-şeymanın ağzından-
Banada atın banada diye bağırıyordum.Topa vurabilmek için ordan oraya koşarken sonunda topa vurmayı başarabilmiştim.Gülay'a baktığımda burnundan ateş cıkaran bir ejderha görüyordum "TOPAĞĞ DÜZGÜN VURUNN"
Öğle araları okulda herkes top oynardı.Bir tarafta futbol, bir tarafta basketbol ,bir tarafta voleybol oynanırdı.Bizde voleybol oynamaya çalışanlardık.Sinem ,ben ve Seda hep güldüğümüz için Gülay bize hep kızardı.Ben güzel oynamak zorundaydım.Çünkü karşımda maviş oturuyordu.Tahmin edeceğiniz gibi gözleri mavi olduğu icin Maviş diyorduk.Çok yakalayamasamda gözlerini üzerime dikiyordu.Her ne kadar cool görünmeye çalışsamda birçok kez hayvan gibi böğürüyordum arada küfür birazda tükürük saçarak konuşuyordum.

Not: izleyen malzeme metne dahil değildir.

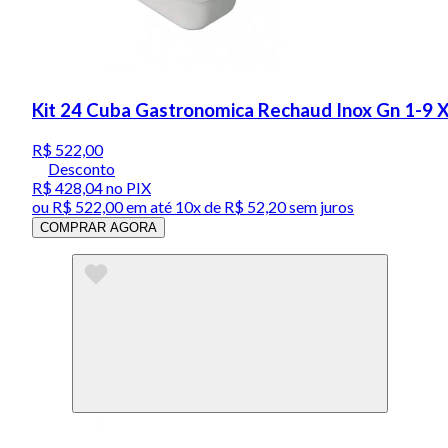
Kit 24 Cuba Gastronomica Rechaud Inox Gn 1-9 
R$ 522,00
Desconto
R$ 428,04
no PIX
ou
R$ 522,00
em até
10x de R$ 52,20 sem juros
COMPRAR AGORA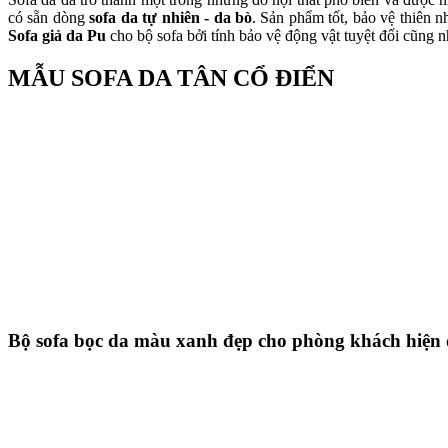
có sẵn dòng
sofa da tự nhiên - da bò
. Sản phẩm tốt, bảo vệ thiên 
Sofa giả da Pu
cho bộ sofa bởi tính bảo vệ động vật tuyệt đối cũng 
MẪU SOFA DA TÂN CỔ ĐIỂN
Bộ sofa bọc da màu xanh đẹp cho phòng khách hiện 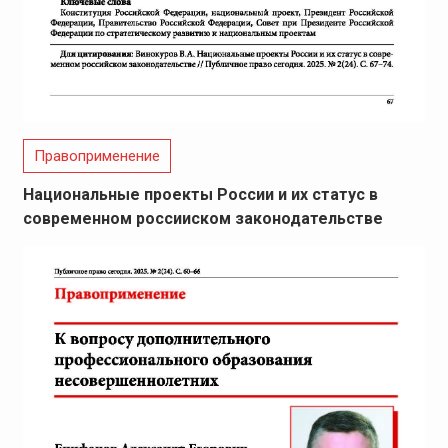
Правоприменение
Национальные проекты России и их статус в
современном россииском законодательстве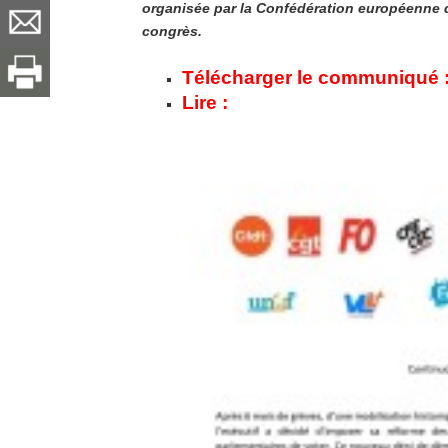
organisée par la Confédération européenne 
congrès.
Télécharger le communiqué 
Lire :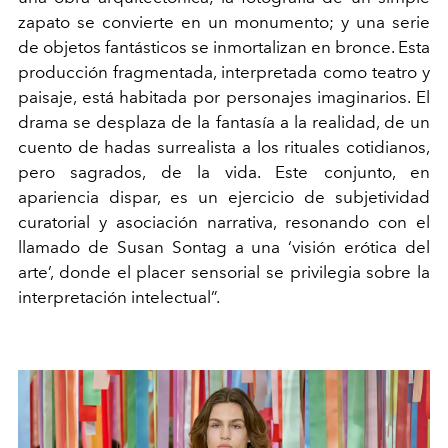
zapato se convierte en un monumento; y una serie
de objetos fantásticos se inmortalizan en bronce. Esta
producción fragmentada, interpretada como teatro y
paisaje, está habitada por personajes imaginarios. El
drama se desplaza de la fantasía a la realidad, de un
cuento de hadas surrealista a los rituales cotidianos,
pero sagrados, de la vida. Este conjunto, en
apariencia dispar, es un ejercicio de subjetividad
curatorial y asociación narrativa, resonando con el
llamado de Susan Sontag a una ‘visión erótica del
arte’, donde el placer sensorial se privilegia sobre la
interpretación intelectual”.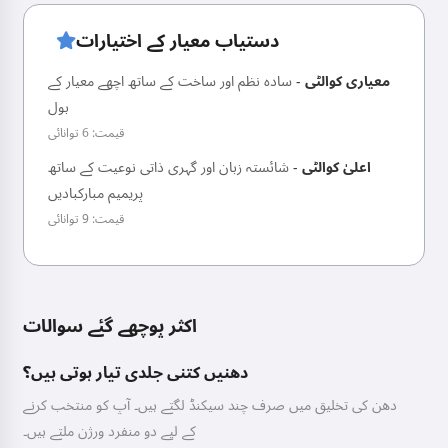
دستیاب معیار کے اختیارات
معیاری کوالٹی
-
سادہ نظم اور ساخت کے ساتھ اچھے معیار کے
بول
قیمت: 6 توانائی
اعلیٰ کوالٹی
-
شائستہ زبان اور گہری ذاتی نوعیت کے ساتھ
پریمیم مبارکبادیں
قیمت: 9 توانائی
اکثر پوچھے گئے سوالات
دھنیں کتنی جلدی تیار ہوتی ہیں؟
دھن کی تخلیق میں صرف چند سیکنڈ لگتے ہیں۔ آپ کو منتخب کرنے
کے لیے دو منفرد ورژن ملتے ہیں۔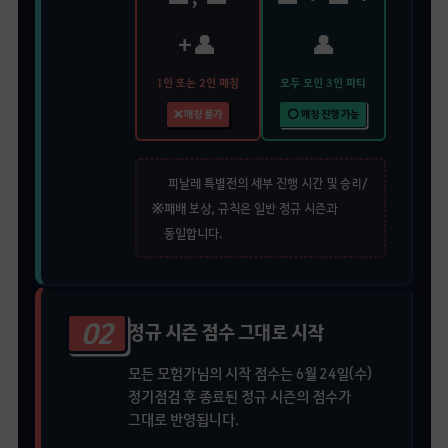
+👤
👤
1인 또는 2인 매칭
모두 모인 3인 파티
❌ 매칭 불가
⭕ 매칭 진행 가능
피날레 특별전의 세부 진행 시간 및 승리/
※
패배 보상, 규칙은 일반 정규 시즌과
동일합니다.
02
정규 시즌 점수 그대로 시작
모든 모험가님의 시작 점수는 6월 24일(수)
정기점검 후 종료된 정규 시즌의 점수가
그대로 반영됩니다.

Vee işte o an; 87 kilo olmama aldırmadan okul bahçeesinin ortasına doğru topun peşinden avını yakalamak için koşan bir aslan gibi gözlerimi topa dikmiş koşuyordum.Taa ki büyük bir "GÜM" sesi duyana kadar.Ben mi yanlış görüyorum yoksa karşımda elini bana uzatmış Maviş mi duruyordu.İyi misin dedi ? Öyle bakıyordu ki sanki elimden tutup kendine çekip dudağıma yapışacak gibiydi.Bende karşılık veriyorum tabi.Tam elimi uzatacaktım ki kafama bir yumruk darbesi aldım.Kafamı yumruğun geldiği tarafa çevirdiğimde karşımda mavişin değilde okul bahçesindeki öğrencilerin olduğunu farkettim.Oysa hayali bile güzeldi.Ben hala mayhoş mayhoş etrafa bakıyordum.Herkes bana gülüyordu.Kalabalığın içerisinden onuda görebiliyordum hemde gülüyordu.Dikkatimi Murat'ın kamera sesi dağıttı.Benim remimi çekmişti.Tam sinirlenecektim ki arkamdan beni kaldırmaya çalışan birkaç kızın ıığh seslerini duyunca kendimi kahkaha atmaktan alıkoyamadım.